What this task involves: Where the word "navigator" shows up in a line below, that line is counted. State how many lines are counted, without any other words.

--- Supplied records Enclosed Below ---

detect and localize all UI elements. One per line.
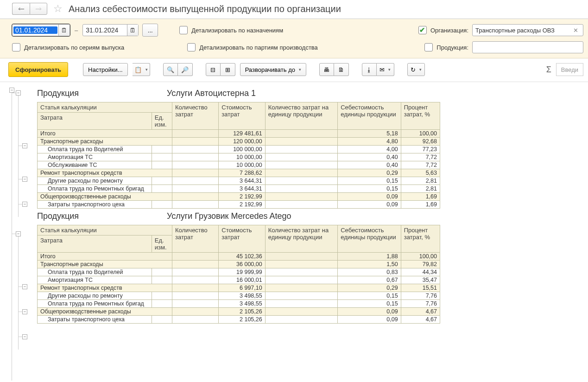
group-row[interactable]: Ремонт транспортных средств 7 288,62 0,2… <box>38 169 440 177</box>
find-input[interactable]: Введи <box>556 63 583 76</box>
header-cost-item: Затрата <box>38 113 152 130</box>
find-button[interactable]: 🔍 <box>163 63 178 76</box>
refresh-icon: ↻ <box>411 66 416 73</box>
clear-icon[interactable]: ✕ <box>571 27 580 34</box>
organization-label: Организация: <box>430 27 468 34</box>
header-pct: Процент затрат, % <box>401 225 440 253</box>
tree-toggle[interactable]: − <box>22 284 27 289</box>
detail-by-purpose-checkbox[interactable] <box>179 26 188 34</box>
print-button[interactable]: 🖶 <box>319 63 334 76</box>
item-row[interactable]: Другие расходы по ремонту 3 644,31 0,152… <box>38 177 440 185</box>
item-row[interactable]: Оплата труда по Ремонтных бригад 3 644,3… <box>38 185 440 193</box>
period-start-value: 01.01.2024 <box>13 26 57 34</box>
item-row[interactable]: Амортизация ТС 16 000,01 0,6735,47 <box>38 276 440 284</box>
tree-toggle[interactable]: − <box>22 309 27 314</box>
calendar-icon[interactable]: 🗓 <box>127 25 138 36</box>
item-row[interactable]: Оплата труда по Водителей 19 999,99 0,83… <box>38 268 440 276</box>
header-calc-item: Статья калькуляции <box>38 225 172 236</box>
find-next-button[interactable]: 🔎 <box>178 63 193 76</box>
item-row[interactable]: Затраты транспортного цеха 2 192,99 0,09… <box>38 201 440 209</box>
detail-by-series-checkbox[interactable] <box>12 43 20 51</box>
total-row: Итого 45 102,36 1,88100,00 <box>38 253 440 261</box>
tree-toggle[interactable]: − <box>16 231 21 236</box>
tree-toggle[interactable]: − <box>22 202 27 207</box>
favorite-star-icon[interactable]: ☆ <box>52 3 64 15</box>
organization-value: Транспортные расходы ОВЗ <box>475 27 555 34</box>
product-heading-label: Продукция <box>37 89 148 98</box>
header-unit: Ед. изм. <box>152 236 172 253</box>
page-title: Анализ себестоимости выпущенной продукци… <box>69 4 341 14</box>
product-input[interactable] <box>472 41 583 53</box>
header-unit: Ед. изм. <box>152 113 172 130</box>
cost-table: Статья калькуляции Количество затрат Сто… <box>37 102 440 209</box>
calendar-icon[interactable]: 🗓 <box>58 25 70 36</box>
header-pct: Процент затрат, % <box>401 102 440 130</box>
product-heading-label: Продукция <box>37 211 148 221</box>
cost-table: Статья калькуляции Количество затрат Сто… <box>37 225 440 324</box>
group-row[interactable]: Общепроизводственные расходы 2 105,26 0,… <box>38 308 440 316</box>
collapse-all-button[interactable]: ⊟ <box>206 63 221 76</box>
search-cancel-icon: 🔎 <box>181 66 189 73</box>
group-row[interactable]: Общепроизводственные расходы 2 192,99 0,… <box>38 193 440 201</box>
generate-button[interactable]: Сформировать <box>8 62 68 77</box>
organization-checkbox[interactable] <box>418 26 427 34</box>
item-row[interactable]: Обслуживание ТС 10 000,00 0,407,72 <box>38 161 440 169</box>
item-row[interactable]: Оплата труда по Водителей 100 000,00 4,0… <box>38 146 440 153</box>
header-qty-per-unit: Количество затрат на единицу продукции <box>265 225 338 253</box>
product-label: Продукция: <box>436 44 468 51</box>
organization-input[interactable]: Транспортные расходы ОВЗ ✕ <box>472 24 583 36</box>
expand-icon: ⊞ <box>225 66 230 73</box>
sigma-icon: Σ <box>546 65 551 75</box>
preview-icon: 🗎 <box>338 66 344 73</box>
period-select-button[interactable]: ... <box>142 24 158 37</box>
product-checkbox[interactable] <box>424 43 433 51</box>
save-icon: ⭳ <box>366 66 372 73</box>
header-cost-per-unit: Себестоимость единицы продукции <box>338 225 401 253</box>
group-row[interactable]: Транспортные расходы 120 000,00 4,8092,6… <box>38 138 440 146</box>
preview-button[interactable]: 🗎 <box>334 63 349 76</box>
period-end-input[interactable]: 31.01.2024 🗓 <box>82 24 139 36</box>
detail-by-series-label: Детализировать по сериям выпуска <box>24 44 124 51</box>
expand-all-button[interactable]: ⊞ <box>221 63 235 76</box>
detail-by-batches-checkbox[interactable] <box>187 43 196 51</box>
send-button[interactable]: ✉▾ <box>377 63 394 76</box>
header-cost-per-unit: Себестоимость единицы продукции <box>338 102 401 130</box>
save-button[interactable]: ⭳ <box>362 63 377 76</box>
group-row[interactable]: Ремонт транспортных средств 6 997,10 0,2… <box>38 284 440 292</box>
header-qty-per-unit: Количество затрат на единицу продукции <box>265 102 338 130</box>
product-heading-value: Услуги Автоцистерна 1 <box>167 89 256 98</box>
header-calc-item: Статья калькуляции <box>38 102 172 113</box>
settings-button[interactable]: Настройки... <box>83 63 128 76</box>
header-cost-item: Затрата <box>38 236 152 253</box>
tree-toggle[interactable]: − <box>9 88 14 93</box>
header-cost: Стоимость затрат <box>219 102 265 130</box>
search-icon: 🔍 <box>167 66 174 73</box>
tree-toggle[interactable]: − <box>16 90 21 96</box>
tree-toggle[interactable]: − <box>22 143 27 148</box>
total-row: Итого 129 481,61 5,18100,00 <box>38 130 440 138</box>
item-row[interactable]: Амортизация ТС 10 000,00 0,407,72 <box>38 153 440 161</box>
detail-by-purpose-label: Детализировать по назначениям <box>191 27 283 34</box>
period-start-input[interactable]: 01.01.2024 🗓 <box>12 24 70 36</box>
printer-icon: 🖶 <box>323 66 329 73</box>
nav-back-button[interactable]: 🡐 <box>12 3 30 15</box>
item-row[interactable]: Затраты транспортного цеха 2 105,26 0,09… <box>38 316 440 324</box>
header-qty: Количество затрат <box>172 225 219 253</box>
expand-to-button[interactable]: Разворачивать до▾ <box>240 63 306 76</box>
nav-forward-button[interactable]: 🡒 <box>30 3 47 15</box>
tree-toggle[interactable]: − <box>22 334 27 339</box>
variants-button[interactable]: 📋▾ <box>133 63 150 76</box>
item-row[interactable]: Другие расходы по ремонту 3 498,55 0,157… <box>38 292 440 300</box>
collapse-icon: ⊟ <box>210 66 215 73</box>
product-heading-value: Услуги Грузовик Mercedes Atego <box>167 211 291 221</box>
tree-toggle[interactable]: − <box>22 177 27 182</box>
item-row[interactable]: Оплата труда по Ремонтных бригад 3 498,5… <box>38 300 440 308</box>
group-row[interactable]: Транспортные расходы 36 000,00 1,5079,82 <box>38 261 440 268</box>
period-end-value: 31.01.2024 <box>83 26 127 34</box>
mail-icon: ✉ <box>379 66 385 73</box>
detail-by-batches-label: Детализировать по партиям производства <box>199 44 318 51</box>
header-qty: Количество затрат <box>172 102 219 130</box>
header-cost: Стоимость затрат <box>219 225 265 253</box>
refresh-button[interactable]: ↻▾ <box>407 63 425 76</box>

--- End of Enclosed Supplied records ---
--- Supplied records Enclosed Below ---

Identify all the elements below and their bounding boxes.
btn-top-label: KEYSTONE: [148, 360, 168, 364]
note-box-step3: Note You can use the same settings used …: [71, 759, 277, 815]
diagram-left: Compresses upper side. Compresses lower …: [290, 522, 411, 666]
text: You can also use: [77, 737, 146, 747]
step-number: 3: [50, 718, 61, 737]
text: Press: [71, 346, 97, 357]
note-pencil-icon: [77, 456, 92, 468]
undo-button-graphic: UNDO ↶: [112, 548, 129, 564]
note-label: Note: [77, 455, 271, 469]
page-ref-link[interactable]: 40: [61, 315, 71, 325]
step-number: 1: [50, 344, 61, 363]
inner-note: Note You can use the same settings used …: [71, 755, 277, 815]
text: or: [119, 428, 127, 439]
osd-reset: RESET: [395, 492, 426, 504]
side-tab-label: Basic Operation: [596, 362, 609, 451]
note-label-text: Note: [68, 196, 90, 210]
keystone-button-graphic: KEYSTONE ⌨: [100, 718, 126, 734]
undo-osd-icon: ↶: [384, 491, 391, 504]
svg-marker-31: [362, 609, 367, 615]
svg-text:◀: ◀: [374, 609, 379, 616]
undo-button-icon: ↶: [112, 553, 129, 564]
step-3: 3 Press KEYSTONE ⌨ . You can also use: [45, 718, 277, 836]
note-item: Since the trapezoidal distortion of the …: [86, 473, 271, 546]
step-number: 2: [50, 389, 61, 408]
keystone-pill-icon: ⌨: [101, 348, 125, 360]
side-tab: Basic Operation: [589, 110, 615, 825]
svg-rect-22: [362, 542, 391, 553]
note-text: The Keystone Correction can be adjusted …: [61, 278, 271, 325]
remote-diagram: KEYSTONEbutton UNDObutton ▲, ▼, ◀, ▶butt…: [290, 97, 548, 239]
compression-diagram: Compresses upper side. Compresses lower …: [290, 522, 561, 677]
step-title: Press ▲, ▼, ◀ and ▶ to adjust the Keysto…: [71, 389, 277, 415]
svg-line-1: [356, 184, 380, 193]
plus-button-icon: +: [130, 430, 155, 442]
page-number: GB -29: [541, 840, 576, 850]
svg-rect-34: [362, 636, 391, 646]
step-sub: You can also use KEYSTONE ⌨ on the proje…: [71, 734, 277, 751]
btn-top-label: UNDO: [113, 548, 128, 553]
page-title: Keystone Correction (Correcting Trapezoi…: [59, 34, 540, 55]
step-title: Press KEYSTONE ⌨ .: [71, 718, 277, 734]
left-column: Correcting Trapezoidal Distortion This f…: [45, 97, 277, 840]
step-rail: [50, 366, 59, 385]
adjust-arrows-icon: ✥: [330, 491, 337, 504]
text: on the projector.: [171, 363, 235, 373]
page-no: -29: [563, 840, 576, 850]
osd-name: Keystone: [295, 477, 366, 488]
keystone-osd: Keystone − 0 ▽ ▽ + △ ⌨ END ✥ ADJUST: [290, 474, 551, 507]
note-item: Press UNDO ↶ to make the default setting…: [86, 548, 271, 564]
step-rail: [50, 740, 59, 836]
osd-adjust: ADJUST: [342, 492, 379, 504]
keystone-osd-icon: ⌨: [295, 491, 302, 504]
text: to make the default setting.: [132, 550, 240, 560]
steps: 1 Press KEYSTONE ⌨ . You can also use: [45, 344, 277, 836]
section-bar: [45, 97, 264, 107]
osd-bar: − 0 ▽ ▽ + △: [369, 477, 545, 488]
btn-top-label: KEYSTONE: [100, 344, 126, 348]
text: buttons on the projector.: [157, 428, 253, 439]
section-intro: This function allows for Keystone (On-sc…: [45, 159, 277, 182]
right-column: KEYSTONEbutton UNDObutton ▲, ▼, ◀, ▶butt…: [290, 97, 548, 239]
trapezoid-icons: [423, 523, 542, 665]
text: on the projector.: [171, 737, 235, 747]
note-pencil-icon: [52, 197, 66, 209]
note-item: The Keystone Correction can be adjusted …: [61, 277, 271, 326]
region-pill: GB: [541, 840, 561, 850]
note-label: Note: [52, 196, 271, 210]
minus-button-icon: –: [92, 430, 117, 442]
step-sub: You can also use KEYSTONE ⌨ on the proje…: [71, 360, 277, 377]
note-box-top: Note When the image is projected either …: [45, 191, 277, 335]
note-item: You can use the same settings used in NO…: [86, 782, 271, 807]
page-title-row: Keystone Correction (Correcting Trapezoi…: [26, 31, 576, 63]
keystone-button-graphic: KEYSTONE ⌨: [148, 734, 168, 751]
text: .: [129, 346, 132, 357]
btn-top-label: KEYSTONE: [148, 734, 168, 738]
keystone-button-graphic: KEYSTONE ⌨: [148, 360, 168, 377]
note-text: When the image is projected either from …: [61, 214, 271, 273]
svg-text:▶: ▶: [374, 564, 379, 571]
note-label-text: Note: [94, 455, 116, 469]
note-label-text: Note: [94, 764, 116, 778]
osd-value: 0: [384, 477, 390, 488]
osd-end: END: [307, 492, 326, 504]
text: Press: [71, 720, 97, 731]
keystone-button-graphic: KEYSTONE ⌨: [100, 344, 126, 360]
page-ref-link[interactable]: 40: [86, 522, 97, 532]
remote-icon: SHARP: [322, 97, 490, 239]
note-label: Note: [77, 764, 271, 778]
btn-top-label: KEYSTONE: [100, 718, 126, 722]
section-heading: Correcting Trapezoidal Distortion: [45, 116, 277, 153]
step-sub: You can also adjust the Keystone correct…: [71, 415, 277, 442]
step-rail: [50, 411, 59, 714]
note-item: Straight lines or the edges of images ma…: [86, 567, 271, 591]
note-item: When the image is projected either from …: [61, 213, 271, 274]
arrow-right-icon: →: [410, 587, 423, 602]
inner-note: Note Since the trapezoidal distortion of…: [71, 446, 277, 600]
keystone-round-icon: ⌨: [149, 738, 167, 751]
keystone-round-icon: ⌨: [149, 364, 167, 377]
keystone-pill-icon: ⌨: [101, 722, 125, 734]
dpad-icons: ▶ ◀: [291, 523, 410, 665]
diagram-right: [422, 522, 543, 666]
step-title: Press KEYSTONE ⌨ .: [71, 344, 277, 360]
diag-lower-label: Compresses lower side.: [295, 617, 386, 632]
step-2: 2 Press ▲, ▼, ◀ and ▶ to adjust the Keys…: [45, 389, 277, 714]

--- End of Enclosed Supplied records ---
--- Supplied records Enclosed Below ---

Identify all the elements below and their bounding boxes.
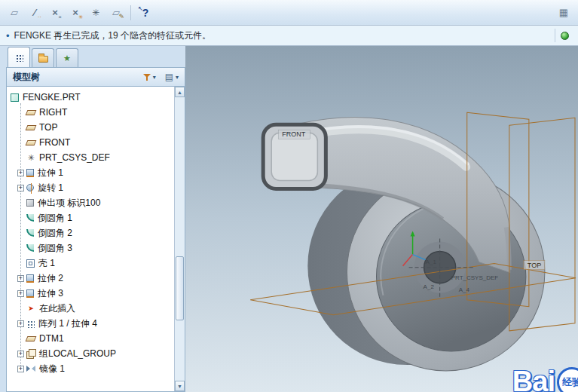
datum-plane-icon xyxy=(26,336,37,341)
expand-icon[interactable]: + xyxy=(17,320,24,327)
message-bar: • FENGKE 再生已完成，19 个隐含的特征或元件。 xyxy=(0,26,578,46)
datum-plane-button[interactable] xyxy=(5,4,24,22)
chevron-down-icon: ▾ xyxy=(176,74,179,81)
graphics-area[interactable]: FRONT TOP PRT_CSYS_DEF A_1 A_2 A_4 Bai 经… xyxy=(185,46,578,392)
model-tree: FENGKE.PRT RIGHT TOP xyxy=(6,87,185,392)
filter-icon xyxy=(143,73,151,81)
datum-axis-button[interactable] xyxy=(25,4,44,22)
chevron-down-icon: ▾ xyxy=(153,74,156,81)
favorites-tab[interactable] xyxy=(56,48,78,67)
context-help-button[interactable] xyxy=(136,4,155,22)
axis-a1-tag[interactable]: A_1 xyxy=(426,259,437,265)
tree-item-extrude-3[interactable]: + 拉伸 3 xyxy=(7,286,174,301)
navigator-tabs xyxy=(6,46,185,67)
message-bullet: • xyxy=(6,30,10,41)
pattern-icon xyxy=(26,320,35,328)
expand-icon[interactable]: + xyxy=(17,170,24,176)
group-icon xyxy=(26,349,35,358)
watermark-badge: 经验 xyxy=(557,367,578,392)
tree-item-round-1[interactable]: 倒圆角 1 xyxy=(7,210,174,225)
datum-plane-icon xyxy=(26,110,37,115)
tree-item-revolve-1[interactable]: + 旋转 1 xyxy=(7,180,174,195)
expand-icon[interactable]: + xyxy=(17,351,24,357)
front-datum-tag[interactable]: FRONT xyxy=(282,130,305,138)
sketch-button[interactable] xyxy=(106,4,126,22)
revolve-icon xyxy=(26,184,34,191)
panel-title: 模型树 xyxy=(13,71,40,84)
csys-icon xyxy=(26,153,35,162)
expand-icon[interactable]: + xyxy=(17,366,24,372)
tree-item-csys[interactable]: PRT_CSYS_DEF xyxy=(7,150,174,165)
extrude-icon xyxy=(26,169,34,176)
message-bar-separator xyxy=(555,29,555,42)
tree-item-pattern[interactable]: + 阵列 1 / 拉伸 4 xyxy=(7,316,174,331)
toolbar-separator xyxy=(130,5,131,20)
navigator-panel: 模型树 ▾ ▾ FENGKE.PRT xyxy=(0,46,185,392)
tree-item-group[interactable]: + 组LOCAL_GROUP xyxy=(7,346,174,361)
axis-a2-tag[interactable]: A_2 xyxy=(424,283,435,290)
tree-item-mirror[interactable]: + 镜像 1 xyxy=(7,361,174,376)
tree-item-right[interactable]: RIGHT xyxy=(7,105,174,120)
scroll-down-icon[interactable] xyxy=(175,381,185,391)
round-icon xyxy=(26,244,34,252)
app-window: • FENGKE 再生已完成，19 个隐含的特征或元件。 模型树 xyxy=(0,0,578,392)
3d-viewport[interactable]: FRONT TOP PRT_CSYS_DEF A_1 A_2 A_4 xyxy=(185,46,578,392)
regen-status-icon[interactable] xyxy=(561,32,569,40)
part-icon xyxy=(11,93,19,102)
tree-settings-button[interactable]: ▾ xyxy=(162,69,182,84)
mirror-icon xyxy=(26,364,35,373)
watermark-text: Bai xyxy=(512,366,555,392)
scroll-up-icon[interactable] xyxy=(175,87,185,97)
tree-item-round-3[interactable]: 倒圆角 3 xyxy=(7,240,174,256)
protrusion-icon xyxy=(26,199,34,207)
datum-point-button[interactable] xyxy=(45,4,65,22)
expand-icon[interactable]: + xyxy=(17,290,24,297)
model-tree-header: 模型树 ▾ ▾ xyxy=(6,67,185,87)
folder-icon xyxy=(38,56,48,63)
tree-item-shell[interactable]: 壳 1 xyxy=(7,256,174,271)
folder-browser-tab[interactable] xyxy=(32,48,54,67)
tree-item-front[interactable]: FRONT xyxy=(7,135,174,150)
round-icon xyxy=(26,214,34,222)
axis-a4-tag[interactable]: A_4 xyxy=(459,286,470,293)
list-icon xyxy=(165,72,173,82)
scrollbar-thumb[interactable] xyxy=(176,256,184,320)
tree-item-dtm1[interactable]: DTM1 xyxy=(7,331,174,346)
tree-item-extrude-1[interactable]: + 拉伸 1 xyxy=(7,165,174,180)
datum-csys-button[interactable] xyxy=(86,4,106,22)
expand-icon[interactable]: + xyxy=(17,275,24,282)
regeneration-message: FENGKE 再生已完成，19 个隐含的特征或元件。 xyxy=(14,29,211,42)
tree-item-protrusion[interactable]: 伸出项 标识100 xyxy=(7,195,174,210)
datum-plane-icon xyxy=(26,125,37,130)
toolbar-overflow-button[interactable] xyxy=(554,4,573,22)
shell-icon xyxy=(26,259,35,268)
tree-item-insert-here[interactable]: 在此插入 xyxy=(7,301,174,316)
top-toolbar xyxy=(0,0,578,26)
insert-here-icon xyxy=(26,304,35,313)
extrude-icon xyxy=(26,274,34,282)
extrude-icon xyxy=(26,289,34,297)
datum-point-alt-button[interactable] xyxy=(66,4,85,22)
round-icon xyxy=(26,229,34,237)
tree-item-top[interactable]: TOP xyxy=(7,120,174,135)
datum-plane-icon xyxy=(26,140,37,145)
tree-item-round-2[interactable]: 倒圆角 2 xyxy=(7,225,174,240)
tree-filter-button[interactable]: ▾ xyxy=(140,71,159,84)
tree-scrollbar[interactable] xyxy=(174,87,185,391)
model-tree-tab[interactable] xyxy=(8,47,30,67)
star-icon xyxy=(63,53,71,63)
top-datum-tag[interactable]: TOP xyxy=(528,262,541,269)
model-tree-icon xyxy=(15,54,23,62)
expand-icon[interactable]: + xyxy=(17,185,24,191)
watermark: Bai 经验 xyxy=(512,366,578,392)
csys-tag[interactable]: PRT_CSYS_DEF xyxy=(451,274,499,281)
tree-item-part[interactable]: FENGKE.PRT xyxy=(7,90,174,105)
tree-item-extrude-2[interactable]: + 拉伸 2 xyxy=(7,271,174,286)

--- End of Enclosed Supplied records ---

Problem solution: 2